Surrealist painter or visual poet?

Several days ago, while chatting with a friend we broached the subject of  who is the greatest artist ever. We used the term ‘artist’ to mean painter. Now this chap is a research psychologist and his bent is to lean toward artists that have started multiple schools of painting. His first choice was Picasso. Me, being a perfect contrarian, retaliated with “no way”.  He rattled off the names of some of the accomplishments of Mr Picasso, and I of course continued to babble against that notion.

 

Thinking about the question, which of course has no answer, I thought then about some of the most underrated artists and why no one pays them much mind. In this category my hero is Renee Magritte.

Magritte was for the most part classified as a surrealist, but I would call him more of a poetic painter. A writer of poetry and philosophy using paint and brush as his medium.

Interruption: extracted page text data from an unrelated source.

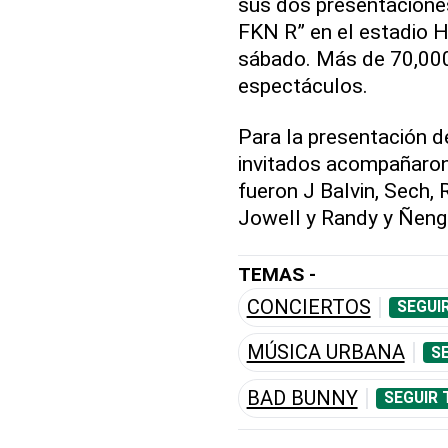
sus dos presentaciones
FKN R” en el estadio H
sábado. Más de 70,00
espectáculos.
Para la presentación d
invitados acompañaro
fueron J Balvin, Sech
Jowell y Randy y Ñeng
TEMAS -
CONCIERTOS
SEGUI
MÚSICA URBANA
S
BAD BUNNY
SEGUIR 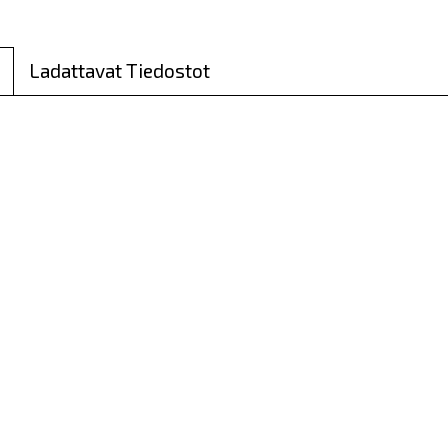
Ladattavat Tiedostot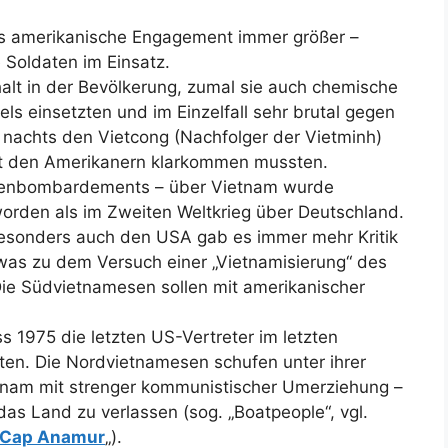
s amerikanische Engagement immer größer –
 Soldaten im Einsatz.
alt in der Bevölkerung, zumal sie auch chemische
ls einsetzten und im Einzelfall sehr brutal gegen
 nachts den Vietcong (Nachfolger der Vietminh)
it den Amerikanern klarkommen mussten.
chenbombardements – über Vietnam wurde
rden als im Zweiten Weltkrieg über Deutschland.
besonders auch den USA gab es immer mehr Kritik
was zu dem Versuch einer „Vietnamisierung“ des
Die Südvietnamesen sollen mit amerikanischer
ss 1975 die letzten US-Vertreter im letzten
n. Die Nordvietnamesen schufen unter ihrer
ietnam mit strenger kommunistischer Umerziehung –
das Land zu verlassen (sog. „Boatpeople“, vgl.
Cap Anamur
„).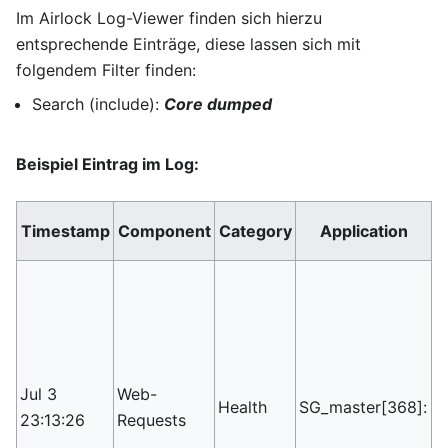
Im Airlock Log-Viewer finden sich hierzu
entsprechende Einträge, diese lassen sich mit
folgendem Filter finden:
Search (include):
Core dumped
Beispiel Eintrag im Log:
Timestamp
Component
Category
Application
[
u
m
B
c
Jul 3
Web-
Health
SG_master[368]:
3
23:13:26
Requests
t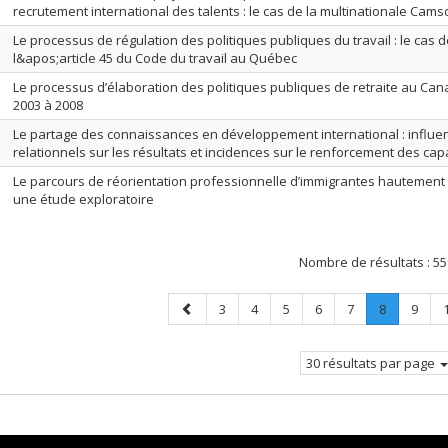
recrutement international des talents : le cas de la multinationale Cams
Le processus de régulation des politiques publiques du travail : le cas 
l&apos;article 45 du Code du travail au Québec
Le processus d’élaboration des politiques publiques de retraite au Ca
2003 à 2008
Le partage des connaissances en développement international : influ
relationnels sur les résultats et incidences sur le renforcement des cap
Le parcours de réorientation professionnelle d’immigrantes hautement q
une étude exploratoire
Nombre de résultats :
55
Page
Page
Page
Page
Page
Page
Page
.
Page
3
4
5
6
7
8
9
précédente
Page
courante.
30 résultats par page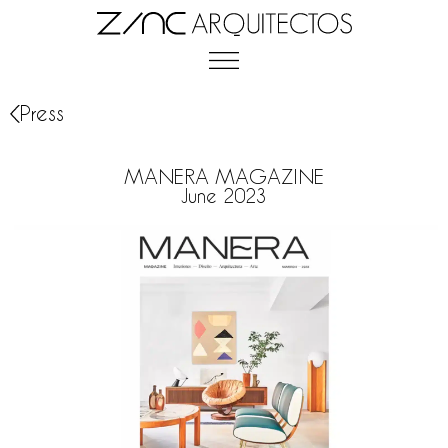
Press
MANERA MAGAZINE
June 2023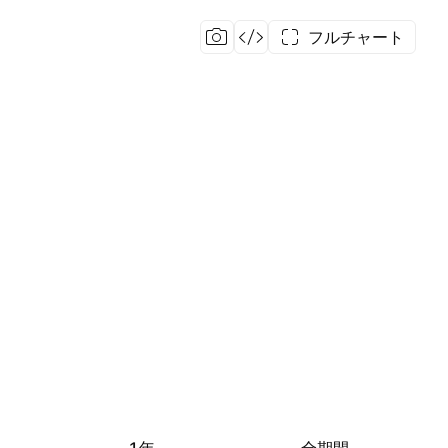
フルチャート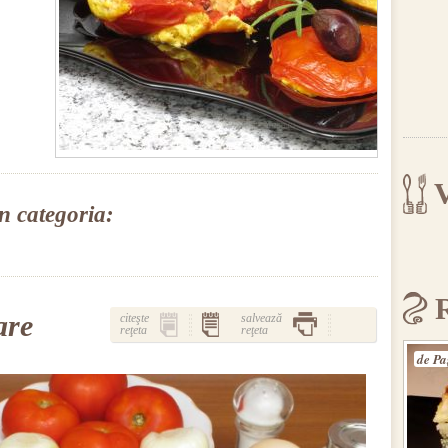
V
în categoria:
are
citeşte
salvează
reţeta
reţeta
de Pa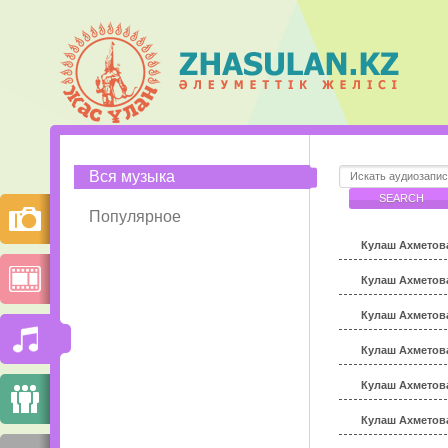
Вся музыка
Популярное
Кулаш Ахметова
Кулаш Ахметов
Кулаш Ахметова 
Кулаш Ахметов
Кулаш Ахметова
Кулаш Ахметова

To put things in perspective, Magritte, was born in 1898 and lived into the late 1960s, 1967 to be exact. His first years were in Belgium and later he moved on to Paris. He spent a great deal of time with the Surrealists of Andre Breton, Max Ernst,  Giorgio deChirico and Picasso, along with Meret Oppenheim and Kaye Sage. Duchamp was in this group for a while, but openly declared himself ‘Not A Surrealist’…

Magritte was a studio-less painter. He did not paint in a wonderful studio covered with sketches and drawing and large skylights opening on to the Parisian nightscape. Instead, he painted in his home and as he said, “I am an artist, not a house painter, I do not spill paint on the carpet!”  True to his word he did not.